Angiotensin and sodium balance: their role in chronic two-kidney Goldblatt hypertension.

作者信息

Otsuka Y, Carretero O A, Albertini R, Binia A

出版信息

Hypertension. 1979 Jul-Aug;1(4):389-96. doi: 10.1161/01.hyp.1.4.389.

Abstract

The purpose of this study was twofold: 1) to determine whether the failure of rats with chronic renovascular hypertension to respond to the angiotensin II antagonist (AIIA) with a decrease in mean blood pressure (BP) was dur to the agonistic effect of the antagonist; and, 2) if this was not the case, to examine whether a positive sodium balance impaired the reversal of the hypertension, after unclamping, in the rats that did not respond to angiotensin inhibitors. For this purpose, rats with chronic, two-kidney Goldblatt hypertension (one renal artery clamped and contralateral untouched) were tested for their BP response to the AIIA (1-Sar-8-Ala-angiotensin II) and to the converting enzyme inhibitor (CEI) SQ20,881, which is devoid of agonistic effect. Approximately 50% of the rats responded to both inhibitors either with no change or with a decrease in BP of less than 20 mm Hg (nonresponders). The other 50% had a decrease in BP of 20 mm Hg or greater (responders). The decrease in BP produced by the AIIA and the CEI correlated significantly (r = 0.76). Nonresponders to both inhibitors were unclamped or sham unclamped. A positive sodium balance was produced before surgery by injecting either 400 or 1000 microEq of sodium and was maintained for 12 hours. Direct BP significantly decreased 12 hours after surgery in the unclamped rats despite a continuous positive sodium balance.
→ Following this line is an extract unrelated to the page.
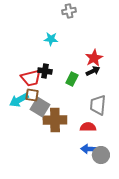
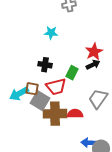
red trapezoid: (31, 78) -> (56, 87), moved
gray trapezoid: (98, 105) -> (98, 99), turned 30
red semicircle: (88, 127) -> (75, 114), moved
In the sham unclamped rats, BP did not change. These data indicate that the failure to respond to the AIIA is not due to the agonistic effect of this peptide. Furthermore, these data suggest that a positive sodium balance is not a major pathogenetic factor in maintaining the high BP in the nonresponder rats, since a positive sodium balance failed to maintain the hypertension after unclamping.

摘要

本研究有两个目的

1)确定患有慢性肾血管性高血压的大鼠对血管紧张素II拮抗剂(AIIA)无平均血压(BP)下降反应是否是由于该拮抗剂的激动效应;以及2)如果不是这种情况,检查正钠平衡是否会损害未对血管紧张素抑制剂产生反应的大鼠在解除钳夹后高血压的逆转。为此,对患有慢性双肾Goldblatt高血压(一侧肾动脉钳夹而对侧未处理)的大鼠进行测试,以观察它们对AIIA(1- Sar - 8 - Ala -血管紧张素II)和无激动效应的转化酶抑制剂(CEI)SQ20,881的血压反应。大约50%的大鼠对两种抑制剂均无反应或血压下降小于20 mmHg(无反应者)。另外50%的大鼠血压下降20 mmHg或更多(反应者)。AIIA和CEI引起的血压下降显著相关(r = 0.76)。对两种抑制剂均无反应的大鼠被解除钳夹或假解除钳夹。在手术前通过注射400或1000微当量的钠产生正钠平衡,并维持12小时。尽管持续存在正钠平衡,但解除钳夹的大鼠在手术后12小时直接血压显著下降。在假解除钳夹的大鼠中,血压没有变化。这些数据表明,对AIIA无反应并非由于该肽的激动效应。此外,这些数据表明,正钠平衡不是无反应大鼠维持高血压的主要致病因素,因为正钠平衡在解除钳夹后未能维持高血压状态。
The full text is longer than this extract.